In Canada’s Centennial year, he was recruited to be professor and chair of the department of pediatrics at Dalhousie University, and as the inaugural physician-in-chief and director of research at the newly constructed Izaak Walton Killam Hospital for Children. He held these positions for the next 18 years. He also served as Chancellor of Dalhousie University from 2001 to 2007.
Why Halifax? In part, explained Stephen Kimber in a history of IWK Hospital, it was simply that he’d been asked—“and more than just nicely.”
Goldbloom was sitting in his Montreal office one morning in 1967 when the phone rang. It was Chester Stewart, dean of medicine at Dalhousie University. Goldbloom had never heard of him.
“I’m staying at the Ritz,” Stewart began, as Kimber relates in his history. “I came to Montreal specifically to talk with you about an opportunity in Nova Scotia, and I’m not leaving until we do. So when do you have some time?”
Confessed Goldbloom, “my ego has never been massaged to that degree, before or since.”
Goldbloom went on to publish more than 140 scientific research papers in such diverse areas as hematology, nutrition, cystic fibrosis, medical education, and the value of screening for disease.
His textbook Pediatric Clinical Skills has become widely used.
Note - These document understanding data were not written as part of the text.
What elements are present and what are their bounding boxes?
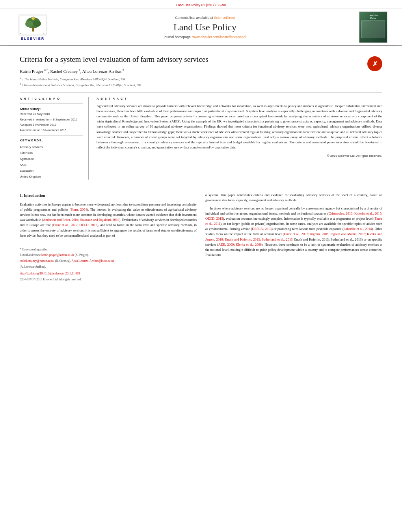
article-info-divider — [20, 93, 382, 93]
svg-point-7 — [32, 17, 35, 20]
journal-ref-link[interactable]: Land Use Policy 61 (2017) 86–98 — [176, 3, 226, 7]
crossmark-icon: ✗ — [367, 56, 382, 71]
history-label: Article history: — [20, 106, 83, 112]
svg-point-3 — [25, 21, 33, 27]
keyword-evaluation: Evaluation — [20, 168, 83, 174]
article-info-column: A R T I C L E I N F O Article history: R… — [20, 97, 89, 180]
ref-anderson-feder[interactable]: Anderson and Feder, 2004; Swanson and Ra… — [43, 218, 119, 222]
journal-cover-image: Land UsePolicy — [359, 11, 387, 43]
crossmark-badge[interactable]: ✗ — [367, 56, 382, 71]
doi-line: http://dx.doi.org/10.1016/j.landusepol.2… — [20, 271, 197, 276]
abstract-column: A B S T R A C T Agricultural advisory se… — [97, 97, 382, 180]
body-col-left: 1. Introduction Evaluation activities in… — [20, 193, 197, 282]
ref-dinar[interactable]: Dinar et al., 2007; Ingram, 2008; Ingram… — [205, 232, 382, 241]
article-title: Criteria for a system level evaluation o… — [20, 55, 359, 65]
intro-para-2: a system. This paper contributes criteri… — [205, 193, 382, 203]
email-creaney[interactable]: rachel.creaney@hutton.ac.uk — [20, 259, 54, 263]
authors-line: Katrin Prager a,*, Rachel Creaney a, Alt… — [20, 69, 359, 74]
issn-line: 0264-8377/© 2016 Elsevier Ltd. All right… — [20, 277, 197, 282]
ref-faure-2011[interactable]: Faure et al., 2011 — [205, 217, 382, 226]
intro-para-1: Evaluation activities in Europe appear t… — [20, 202, 197, 238]
email-label-line: E-mail addresses: katrin.prager@hutton.a… — [20, 253, 197, 258]
email-prager[interactable]: katrin.prager@hutton.ac.uk — [41, 253, 74, 257]
article-info-heading: A R T I C L E I N F O — [20, 97, 83, 100]
keywords-heading: Keywords: — [20, 139, 83, 142]
keyword-agriculture: Agriculture — [20, 156, 83, 162]
history-accepted: Accepted 1 November 2016 — [20, 122, 83, 128]
ref-ade[interactable]: ADE, 2009; Klerkx et al., 2006 — [218, 243, 262, 247]
journal-homepage-line: journal homepage: www.elsevier.com/locat… — [58, 35, 352, 39]
email-lorenzo-name: (A. Lorenzo-Arribas). — [20, 265, 197, 269]
info-divider-2 — [20, 135, 83, 136]
body-section-divider — [20, 186, 382, 186]
svg-text:♣: ♣ — [20, 33, 21, 35]
email-creaney-line: rachel.creaney@hutton.ac.uk (R. Creaney)… — [20, 259, 197, 263]
body-col-right: a system. This paper contributes criteri… — [205, 193, 382, 282]
article-history-block: Article history: Received 20 May 2016 Re… — [20, 106, 83, 133]
elsevier-logo-block: ♣ ♣ ELSEVIER — [7, 14, 58, 41]
keyword-advisory: Advisory services — [20, 144, 83, 150]
info-abstract-columns: A R T I C L E I N F O Article history: R… — [20, 97, 382, 180]
intro-para-3: In times where advisory services are no … — [205, 206, 382, 258]
keywords-list: Advisory services Extension Agriculture … — [20, 144, 83, 180]
footnotes-block: * Corresponding author. E-mail addresses… — [20, 244, 197, 282]
contents-available-line: Contents lists available at ScienceDirec… — [58, 16, 352, 20]
corresponding-author-label: * Corresponding author. — [20, 247, 197, 252]
ref-stern-2004[interactable]: Stern, 2004 — [71, 208, 87, 211]
introduction-heading: 1. Introduction — [20, 193, 197, 199]
doi-link[interactable]: http://dx.doi.org/10.1016/j.landusepol.2… — [20, 272, 80, 275]
header-bar: ♣ ♣ ELSEVIER Contents lists available at… — [0, 9, 402, 46]
body-columns: 1. Introduction Evaluation activities in… — [20, 193, 382, 282]
journal-title-header: Land Use Policy — [58, 22, 352, 33]
abstract-text: Agricultural advisory services are meant… — [97, 104, 382, 150]
affiliation-a: a a The James Hutton Institute, Craigieb… — [20, 76, 359, 82]
abstract-heading: A B S T R A C T — [97, 97, 382, 100]
cover-image-placeholder — [361, 20, 385, 38]
ref-cristopolos[interactable]: Cristopolos, 2010; Knierim et al., 2015;… — [205, 211, 382, 221]
ref-faure-2012[interactable]: Faure et al., 2012; OECD, 2015 — [53, 223, 97, 227]
copyright-line: © 2016 Elsevier Ltd. All rights reserved… — [97, 154, 382, 158]
journal-homepage-link[interactable]: www.elsevier.com/locate/landusepol — [192, 35, 246, 39]
keyword-extension: Extension — [20, 150, 83, 156]
history-revised: Received in revised form 8 September 201… — [20, 117, 83, 122]
info-divider-1 — [20, 103, 83, 104]
keyword-akis: AKIS — [20, 162, 83, 168]
svg-rect-5 — [32, 28, 34, 32]
svg-point-4 — [33, 20, 41, 27]
article-body: Criteria for a system level evaluation o… — [0, 46, 402, 282]
email-lorenzo[interactable]: Altea.Lorenzo-Arribas@bioss.ac.uk — [71, 259, 114, 263]
cover-title-text: Land UsePolicy — [369, 14, 378, 19]
history-online: Available online 16 November 2016 — [20, 128, 83, 133]
elsevier-label: ELSEVIER — [21, 37, 45, 41]
svg-text:♣: ♣ — [43, 33, 45, 35]
affiliation-b: b b Biomathematics and Statistics Scotla… — [20, 82, 359, 88]
title-text-block: Criteria for a system level evaluation o… — [20, 55, 359, 88]
keyword-uk: United Kingdom — [20, 174, 83, 180]
journal-cover-block: Land UsePolicy — [352, 11, 395, 43]
ref-labarthe[interactable]: Labarthe et al., 2014 — [344, 227, 372, 231]
journal-ref: Land Use Policy 61 (2017) 86–98 — [0, 0, 402, 9]
science-direct-link[interactable]: ScienceDirect — [214, 16, 234, 20]
header-center: Contents lists available at ScienceDirec… — [58, 16, 352, 39]
page: Land Use Policy 61 (2017) 86–98 — [0, 0, 402, 532]
elsevier-tree-icon: ♣ ♣ — [18, 14, 48, 36]
authors-text: Katrin Prager a,*, Rachel Creaney a, Alt… — [20, 69, 124, 74]
history-received: Received 20 May 2016 — [20, 111, 83, 117]
title-section: Criteria for a system level evaluation o… — [20, 46, 382, 93]
ref-defra[interactable]: DEFRA, 2013 — [252, 227, 272, 231]
elsevier-logo: ♣ ♣ ELSEVIER — [7, 14, 58, 41]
He also co-edited the book Preventing Disease: Beyond the Rhetoric, and for many years served as editor of the popular newsletter “Pediatric Notes.” In 2013, he published his autobiography, A Lucky Life.
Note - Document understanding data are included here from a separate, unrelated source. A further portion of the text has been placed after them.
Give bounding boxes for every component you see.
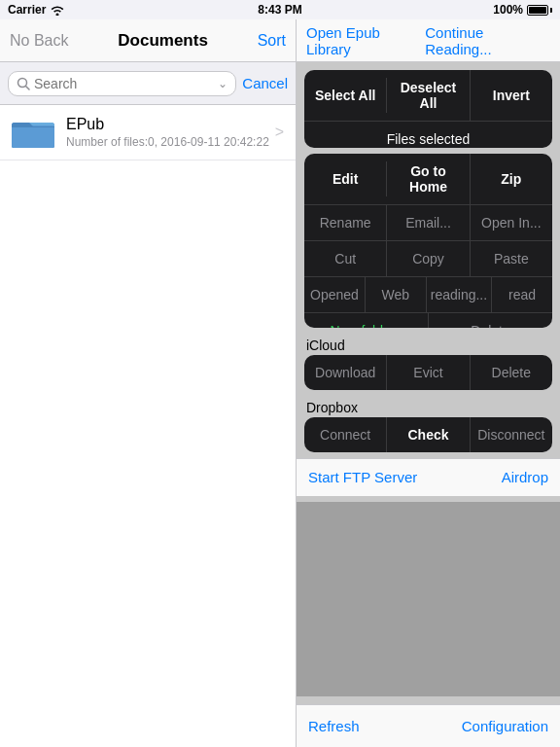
file-name: EPub xyxy=(66,116,275,133)
edit-group: Edit Go to Home Zip Rename Email... Open… xyxy=(304,154,552,328)
nav-title: Documents xyxy=(118,31,208,51)
files-selected-label: Files selected xyxy=(304,122,552,148)
select-row: Select All Deselect All Invert xyxy=(304,70,552,122)
cut-button[interactable]: Cut xyxy=(304,241,387,276)
zip-button[interactable]: Zip xyxy=(471,161,552,196)
dropbox-section: Dropbox Connect Check Disconnect xyxy=(304,396,552,452)
gray-area xyxy=(297,502,560,696)
file-item-epub[interactable]: EPub Number of files:0, 2016-09-11 20:42… xyxy=(0,105,296,160)
copy-button[interactable]: Copy xyxy=(387,241,470,276)
edit-row-5: New folder.. Delete xyxy=(304,313,552,328)
folder-icon xyxy=(12,115,54,150)
edit-button[interactable]: Edit xyxy=(304,161,387,196)
search-cancel-button[interactable]: Cancel xyxy=(242,75,288,91)
svg-line-1 xyxy=(26,86,30,89)
back-button[interactable]: No Back xyxy=(10,32,68,50)
left-panel: No Back Documents Sort ⌄ Cancel xyxy=(0,19,297,747)
status-bar: Carrier 8:43 PM 100% xyxy=(0,0,560,19)
email-button[interactable]: Email... xyxy=(387,205,470,240)
icloud-label: iCloud xyxy=(304,334,552,355)
read-button[interactable]: read xyxy=(492,277,552,312)
check-button[interactable]: Check xyxy=(387,417,470,452)
dropbox-group: Connect Check Disconnect xyxy=(304,417,552,452)
opened-button[interactable]: Opened xyxy=(304,277,366,312)
status-right: 100% xyxy=(493,3,552,17)
file-chevron-icon: > xyxy=(275,124,284,141)
airdrop-button[interactable]: Airdrop xyxy=(502,469,548,485)
edit-row-4: Opened Web reading... read xyxy=(304,277,552,313)
deselect-all-button[interactable]: Deselect All xyxy=(387,70,470,121)
refresh-button[interactable]: Refresh xyxy=(308,718,360,734)
evict-button[interactable]: Evict xyxy=(387,355,470,390)
dropbox-row: Connect Check Disconnect xyxy=(304,417,552,452)
right-content: Select All Deselect All Invert Files sel… xyxy=(297,62,560,704)
invert-button[interactable]: Invert xyxy=(471,78,552,113)
web-button[interactable]: Web xyxy=(366,277,427,312)
open-in-button[interactable]: Open In... xyxy=(471,205,552,240)
edit-row-3: Cut Copy Paste xyxy=(304,241,552,277)
paste-button[interactable]: Paste xyxy=(471,241,552,276)
ftp-airdrop-bar: Start FTP Server Airdrop xyxy=(297,458,560,496)
dropbox-label: Dropbox xyxy=(304,396,552,417)
rename-button[interactable]: Rename xyxy=(304,205,387,240)
files-selected-row: Files selected xyxy=(304,122,552,148)
battery-icon xyxy=(527,5,552,16)
disconnect-button[interactable]: Disconnect xyxy=(471,417,552,452)
battery-percent: 100% xyxy=(493,3,523,17)
status-left: Carrier xyxy=(8,3,65,17)
continue-reading-button[interactable]: Continue Reading... xyxy=(425,24,550,57)
footer-bar: Refresh Configuration xyxy=(297,704,560,747)
sort-button[interactable]: Sort xyxy=(258,32,286,50)
status-time: 8:43 PM xyxy=(258,3,301,17)
edit-row-2: Rename Email... Open In... xyxy=(304,205,552,241)
icloud-row: Download Evict Delete xyxy=(304,355,552,390)
new-folder-button[interactable]: New folder.. xyxy=(304,313,429,328)
download-button[interactable]: Download xyxy=(304,355,387,390)
edit-row-1: Edit Go to Home Zip xyxy=(304,154,552,205)
file-list: EPub Number of files:0, 2016-09-11 20:42… xyxy=(0,105,296,747)
go-to-home-button[interactable]: Go to Home xyxy=(387,154,470,204)
search-input[interactable] xyxy=(34,76,214,91)
search-input-wrap[interactable]: ⌄ xyxy=(8,71,236,96)
carrier-label: Carrier xyxy=(8,3,46,17)
open-epub-library-button[interactable]: Open Epub Library xyxy=(306,24,425,57)
icloud-group: Download Evict Delete xyxy=(304,355,552,390)
file-meta: Number of files:0, 2016-09-11 20:42:22 xyxy=(66,135,275,149)
delete-button-edit[interactable]: Delete xyxy=(429,313,552,328)
right-nav-bar: Open Epub Library Continue Reading... xyxy=(297,19,560,62)
search-chevron-icon: ⌄ xyxy=(218,77,228,90)
icloud-delete-button[interactable]: Delete xyxy=(471,355,552,390)
select-group: Select All Deselect All Invert Files sel… xyxy=(304,70,552,148)
search-bar: ⌄ Cancel xyxy=(0,62,296,105)
left-nav-bar: No Back Documents Sort xyxy=(0,19,296,62)
main-layout: No Back Documents Sort ⌄ Cancel xyxy=(0,19,560,747)
wifi-icon xyxy=(50,4,65,16)
start-ftp-button[interactable]: Start FTP Server xyxy=(308,469,417,485)
reading-button[interactable]: reading... xyxy=(427,277,492,312)
select-all-button[interactable]: Select All xyxy=(304,78,387,113)
icloud-section: iCloud Download Evict Delete xyxy=(304,334,552,390)
file-info: EPub Number of files:0, 2016-09-11 20:42… xyxy=(66,116,275,149)
configuration-button[interactable]: Configuration xyxy=(462,718,548,734)
right-panel: Open Epub Library Continue Reading... Se… xyxy=(297,19,560,747)
connect-button[interactable]: Connect xyxy=(304,417,387,452)
search-icon xyxy=(17,77,30,90)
His death notice listed visiting professorships and distinguished lectureships throughout the world, including the University of Oxford, Shanghai Medical University, Tel Aviv University, and other institutes of higher learning throughout Canada and the United States.
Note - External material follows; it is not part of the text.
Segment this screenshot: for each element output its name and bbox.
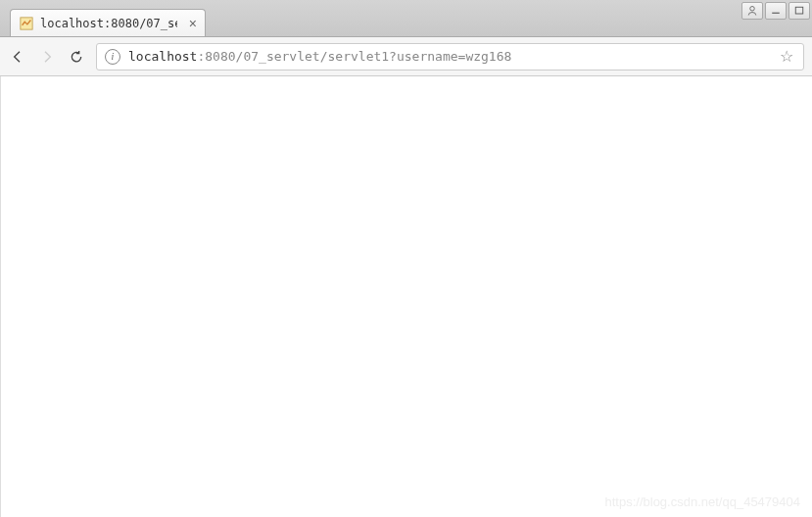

Goldbloom served on the executive of the Medical Research Council of Canada, and from 1984 to 1994, he chaired the Canadian Task Force on the Periodic Health Examination. His obituary noted that he especially enjoyed chairing the Maritime Rhodes Scholars Selection Committee for 15 years, “as he always relished the presence of young and talented people.”
In non-medical fields, he became president of the Atlantic Symphony Orchestra. He was the first chair of the Waterfront Development Corporation of Halifax, and founding chair of the Discovery Centre, an interactive children’s museum of science and technology in Halifax.
He was known for playing piano at Kol Nidrei services at Halifax’s Shaar Shalom Synagogue.
He received many honours over his career, including the Order of Canada and Order of Nova Scotia. He was particularly moved when the hospital he led for much of his career named its newest building the Richard B. Goldbloom Pavilion for Research and Clinical Care. In 2016, he was inducted into the Canadian Medical Hall of Fame.
His wife, noted philanthropist Ruth Goldbloom, died in 2012 at the age of 88. The pair founded the Canadian Museum of Immigration at Pier 21. “Ruth was his energy source and he was forever weakened by her death,” Goldbloom’s obituary stated. “She said the only disease he would ever die of was optimism. His optimism was not fatal but rather a sustaining life force for nine decades.”
Victor Goldbloom, his brother, died in 2016. Richard Goldbloom is survived by his children Alan, Barbara, and David; seven grandchildren; and 11 great-grandchildren.